In September 1958 in Namur, Belgium, he attended the second International Congress of Cybernetics.
Pask was first introduced to Heinz von Foerster during this time, who were both informed by the attendees of the conference of having submitted similar papers.
After searching for Pask through the streets of Namur, von Foerster described his first observation of Pask as that of a "leprechaun in a black double-breasted jacket over a white shirt with a black bow tie, puffing a cigarette through a long cigarette holder, and fielding questions, always with a polite smile, that were tossed at him from all directions".
von Foerster later asked Pask to join him at the Biological Computer Laboratory at the University of Illinois; subsequently describing him after his death as both being difficult and yet a genius.
He also this year produced SAKI (self-adaptive keyboard machine) for the instruction and development of keyboard skills aimed at the commercial marketplace.
His former research assistant Bernard Scott argues that "The Mechanisation of Thought Processes" conference at the National Physics Laboratory in Teddington, London represented a critical point in the development of Pask's thinking: It was here Pask first published his paper "Physical Analogues to the Growth of a Concept" (1959) which contained a theoretical discussion on how the "growth of crystals [through the use of] electrodes suspended in an electronic solution", could be used to represent in purely physical phenomenon the growth of a concept.
Warren McCulloch wrote in relation to the presentation that: "[Pask's] gadget does work; it does "take habbits" by a mechanism that Charles Peirce proposed".
During the later years of this period, Pask had begun to describe himself as a mechanic philosopher to emphasize both the theoretical and experimental aspects of his role.
During the 1960s, Pask worked significantly with psychologist B. N. Lewis and computer scientist G. L. Mallen.
After rebranding the company to System Research Ltd., the company became non-profit in 1961 with significant funding being derived from the United States Army and Airforce.
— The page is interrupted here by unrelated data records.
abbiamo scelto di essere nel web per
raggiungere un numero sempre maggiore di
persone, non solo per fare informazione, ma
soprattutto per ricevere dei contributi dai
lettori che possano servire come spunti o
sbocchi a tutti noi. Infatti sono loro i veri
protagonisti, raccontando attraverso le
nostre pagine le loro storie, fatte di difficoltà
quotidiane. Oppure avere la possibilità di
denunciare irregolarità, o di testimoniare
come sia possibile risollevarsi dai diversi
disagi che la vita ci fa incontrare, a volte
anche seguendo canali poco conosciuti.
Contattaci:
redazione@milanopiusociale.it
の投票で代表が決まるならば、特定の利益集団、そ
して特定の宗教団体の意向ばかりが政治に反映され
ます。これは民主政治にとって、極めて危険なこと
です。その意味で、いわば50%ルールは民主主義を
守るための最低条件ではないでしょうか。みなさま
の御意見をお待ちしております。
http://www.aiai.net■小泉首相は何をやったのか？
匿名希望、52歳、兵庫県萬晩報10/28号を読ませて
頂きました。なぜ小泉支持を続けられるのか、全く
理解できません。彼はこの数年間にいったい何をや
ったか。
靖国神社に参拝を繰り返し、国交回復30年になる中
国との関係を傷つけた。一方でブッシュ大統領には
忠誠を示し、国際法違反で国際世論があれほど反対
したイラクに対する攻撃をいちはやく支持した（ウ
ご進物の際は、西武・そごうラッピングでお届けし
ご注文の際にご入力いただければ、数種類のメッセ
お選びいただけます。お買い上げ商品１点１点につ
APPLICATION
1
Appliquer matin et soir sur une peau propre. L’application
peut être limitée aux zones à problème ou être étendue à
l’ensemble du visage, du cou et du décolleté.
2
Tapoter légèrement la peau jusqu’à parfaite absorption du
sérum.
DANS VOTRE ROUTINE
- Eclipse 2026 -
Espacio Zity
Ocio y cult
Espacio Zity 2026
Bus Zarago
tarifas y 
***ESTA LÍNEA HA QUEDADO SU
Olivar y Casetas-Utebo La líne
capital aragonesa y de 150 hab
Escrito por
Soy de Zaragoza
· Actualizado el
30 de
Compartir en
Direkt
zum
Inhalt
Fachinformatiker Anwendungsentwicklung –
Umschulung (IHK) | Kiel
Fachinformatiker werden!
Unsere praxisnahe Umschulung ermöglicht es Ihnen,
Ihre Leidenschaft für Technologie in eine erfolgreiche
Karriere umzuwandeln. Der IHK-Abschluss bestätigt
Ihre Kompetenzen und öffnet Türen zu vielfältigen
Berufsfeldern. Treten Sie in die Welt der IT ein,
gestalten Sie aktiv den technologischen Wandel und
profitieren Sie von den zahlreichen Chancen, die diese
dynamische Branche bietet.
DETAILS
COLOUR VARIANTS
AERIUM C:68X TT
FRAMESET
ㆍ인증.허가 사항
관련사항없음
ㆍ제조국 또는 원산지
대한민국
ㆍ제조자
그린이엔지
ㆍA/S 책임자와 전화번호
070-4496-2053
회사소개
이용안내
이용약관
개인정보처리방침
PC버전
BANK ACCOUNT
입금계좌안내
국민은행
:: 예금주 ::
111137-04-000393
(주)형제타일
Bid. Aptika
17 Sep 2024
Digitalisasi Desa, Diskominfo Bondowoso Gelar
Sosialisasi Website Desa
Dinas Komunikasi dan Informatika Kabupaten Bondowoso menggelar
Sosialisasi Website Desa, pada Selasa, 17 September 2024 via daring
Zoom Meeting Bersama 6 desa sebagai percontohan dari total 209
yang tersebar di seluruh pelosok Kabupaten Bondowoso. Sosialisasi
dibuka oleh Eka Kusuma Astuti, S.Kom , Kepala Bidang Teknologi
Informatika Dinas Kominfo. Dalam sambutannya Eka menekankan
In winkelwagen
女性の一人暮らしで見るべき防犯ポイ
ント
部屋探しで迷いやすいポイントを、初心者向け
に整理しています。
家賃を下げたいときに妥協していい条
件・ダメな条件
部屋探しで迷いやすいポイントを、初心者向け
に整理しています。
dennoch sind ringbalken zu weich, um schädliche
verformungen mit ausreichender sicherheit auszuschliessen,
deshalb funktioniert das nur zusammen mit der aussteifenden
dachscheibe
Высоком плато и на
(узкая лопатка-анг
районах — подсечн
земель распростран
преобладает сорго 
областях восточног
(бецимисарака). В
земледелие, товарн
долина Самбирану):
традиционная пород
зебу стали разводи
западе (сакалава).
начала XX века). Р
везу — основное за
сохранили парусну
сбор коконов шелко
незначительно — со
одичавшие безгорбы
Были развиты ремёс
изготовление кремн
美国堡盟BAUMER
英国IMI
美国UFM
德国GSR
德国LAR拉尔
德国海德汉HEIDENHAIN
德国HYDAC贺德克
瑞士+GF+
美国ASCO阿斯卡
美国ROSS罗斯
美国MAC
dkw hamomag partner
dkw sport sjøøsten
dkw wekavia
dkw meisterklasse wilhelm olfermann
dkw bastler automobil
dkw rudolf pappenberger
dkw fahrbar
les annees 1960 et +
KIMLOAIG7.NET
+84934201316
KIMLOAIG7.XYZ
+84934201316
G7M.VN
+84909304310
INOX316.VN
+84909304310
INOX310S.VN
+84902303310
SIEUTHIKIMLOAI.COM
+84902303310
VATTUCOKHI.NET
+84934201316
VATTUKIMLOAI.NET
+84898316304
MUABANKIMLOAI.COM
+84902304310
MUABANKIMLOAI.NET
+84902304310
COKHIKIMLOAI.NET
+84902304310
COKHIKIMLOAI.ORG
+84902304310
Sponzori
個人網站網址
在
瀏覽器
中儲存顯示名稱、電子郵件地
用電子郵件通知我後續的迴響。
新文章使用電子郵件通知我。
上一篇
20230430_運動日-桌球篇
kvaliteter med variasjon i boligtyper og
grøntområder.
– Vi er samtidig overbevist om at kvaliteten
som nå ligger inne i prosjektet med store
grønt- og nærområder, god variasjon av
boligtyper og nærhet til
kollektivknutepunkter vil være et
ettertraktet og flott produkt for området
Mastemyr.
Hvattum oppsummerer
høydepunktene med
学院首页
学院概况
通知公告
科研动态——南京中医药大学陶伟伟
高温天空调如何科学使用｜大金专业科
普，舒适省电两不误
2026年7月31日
Throughout its existence, the company conducted a variety of research and development initiatives on behalf of civil service organizations and research councils in both the United States and the United Kingdom.
During the active period of System Research Ltd., he and his associates worked on a number of projects including SAKI (self-adaptive keyboard machine), MusiColour (a light show where the colored lights would reduce their responsiveness to a given keyboard input over time so as to induce the keyboard player to play a different range of notes), and finally educational technologies such as CASTE (Couse Assembly System Tutorial Environment) and Thoughtsticker (both of which were developed in the context of what became conversation theory).
During this period, Pask and McKinnon-Wood were asked to demonstrate their proof of concept for MusiColour on behalf of Billy Butlin.
While the machine initially worked when the duo sought to demonstrate the technology to Butlin's deputy, after his arrival "it exploded in a cloud of white smoke", due to McKinnon-Wood "buying junk electronic capacitors".
The duo managed to restart the machine; after which McKinnon-Wood purports Butlin to have remarked if such a machine could withstand an explosion like that, it must be reliable.
Stafford Beer also claims to have met Pask sometime during this period at a dinner party in Sheffield, and notes of both his genius, the difficulty in following his thought, and getting hold of; remarking both that "[Pask's] conception of things is not anyone else's perception of things", and that "The man can be quite infuriating".